Demorei muito para sair e me encontro só. Estou sem carro, o meu carona deve ter ido embora. Encosto-me num que está estacionado e espero, coloco minhas muletas ao lado.
Depois de muito tempo esperando, não passou viva alma, nenhum táxi, nenhum carro. O centro está degradado, de tanto se falar disso, ninguém mais o freqüenta. Resolvi chamar alguém para me buscar.

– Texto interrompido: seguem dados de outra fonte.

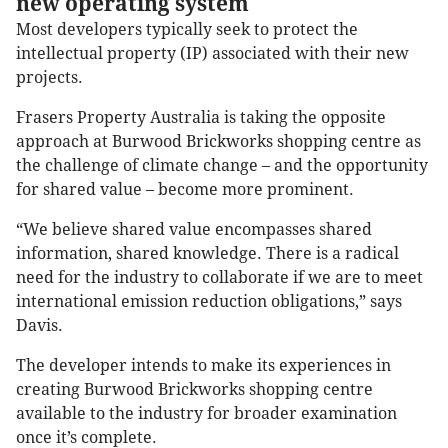
new operating system
Most developers typically seek to protect the
intellectual property (IP) associated with their new
projects.
Frasers Property Australia is taking the opposite
approach at Burwood Brickworks shopping centre as
the challenge of climate change – and the opportunity
for shared value – become more prominent.
“We believe shared value encompasses shared
information, shared knowledge. There is a radical
need for the industry to collaborate if we are to meet
international emission reduction obligations,” says
Davis.
The developer intends to make its experiences in
creating Burwood Brickworks shopping centre
available to the industry for broader examination
once it’s complete.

Tenho um novo modelo de aparelho celular fino como uma folha de papel. O aparelho não tem memória.
Só consigo chamar se souber o número. Assim fico um tempão conversando com o computador do auxílio à lista. Uma voz digital tornada semi-humana. Não consigo nada. Finalmente uma operadora se identifica dizendo um nome que não compreendo, numa melodia estranha. Digo que preciso do telefone de um ponto de táxi.
“Só se o senhor souber o endereço.” – foi a resposta.
“Estou no Largo de São Francisco.”
“Não existe nenhuma ocorrência na lista.”
“Obrigado.”
Não tenho ninguém em casa, o escritório está fechado.Continuo de pé. Esperando. Só.Estou diante de um abismo. Sem conseguir dar o próximo passo. Esperando que alguém me jogue uma corda salvadora. Percebo que a memória é uma corda, uma pequena plataforma, como aquela lajota. Aquele pedaço de barro cozido é a nossa memória, memória que emprestamos ao celular para que armazene. Aguardarei.